Sto imparando il francese ed oggi è stata la mia prima lezione :]

Doppo il professore esser andato via, mi è rimasto un piccolo dubbio.

Come si pronuncia la 'u', come per esempio nella parola 'quand'?

Ho capito che sarebbe pronunciato piú o meno come un 'iu', essendo la 'i' abbastanza breve. È cosi?

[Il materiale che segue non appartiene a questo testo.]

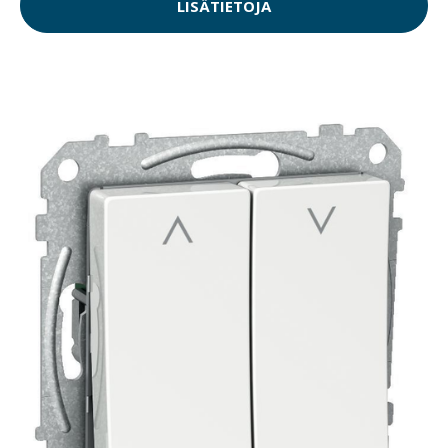
LISÄTIETOJA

Mi dispiace qualche errore d'italiano. 

Grazie mille!

Vi abraccio.

Eric


----------



## Agró

La 'u' nella parola 'quand' è muta, cioè non si pronuncia: [kɑ̃]


----------



## ericzumba

Oui, Agró.

Merci beaucoup.


----------



## laurentius87

ericzumba said:


> Ciao,
> 
> Sto imparando il francese ed oggi è stata la mia prima lezione :]
> 
> Doppo il professore esser andato via, mi è rimasto un piccolo dubbio.
> 
> Come si pronuncia la 'u', come per esempio nella parola 'quand'?
> 
> Ho capito che sarebbe pronunciato piú o meno come un 'iu', essendo la 'i' abbastanza breve. È cosi?
> 
> Mi dispiace qualche errore d'italiano.
> 
> Grazie mille!
> 
> Vi abraccio.
> 
> Eric



In quand è muta, invece se ti riferisci a parole come Rép*u*blique, beh, è una cosiddetta vocale turbata. Dovresti riuscire a pronunciarla dicendo una "i" e nel contempo arrotondando molto le labbra come se dovessi dire una "o" o una "u".

E' un tratto fonetico che in genere gli italiani del Nord riescono a padroneggiare bene e quelli del Centro-Sud molto meno, per ragioni di vicinanza con i dialetti gallo-italici.


----------



## Ostaire

_"dicendo una "i" e nel contempo arrotondando molto le labbra come se dovessi dire una "o" o una "u"."_

– Ancora meglio: arrotondare le labbra come per fischiare!


----------



## One1

laurentius87 said:


> In quand è muta, invece se ti riferisci a parole come Rép*u*blique, beh, è una cosiddetta vocale turbata. Dovresti riuscire a pronunciarla dicendo una "i" e nel contempo arrotondando molto le labbra come se dovessi dire una "o" o una "u".
> 
> E' un tratto fonetico che in genere gli italiani del Nord riescono a padroneggiare bene e quelli del Centro-Sud molto meno, per ragioni di vicinanza con i dialetti gallo-italici.



Ci sono anche i gallo italici di Sicilia e Basilicata:

http://it.wikipedia.org/wiki/Dialetti_gallo-italici_di_Sicilia
http://it.wikipedia.org/wiki/Dialetti_gallo-italici_di_Basilicata


----------



## ericzumba

Vi ringrazio, ragazzi, siete bravi.

Proverò dire la 'u' quasi per fischiare, come ha consigliato Ostaire ;]


----------



## aletheya

ericzumba, non so se preferisci la spiegazione scritta, ad ogni modo un'altra soluzione è quella di sentire direttamente la pronuncia su uno dei molti dizionari online che la offrono. Per esempio qui http://www.larousse.fr/dictionnaires/francais/quand


----------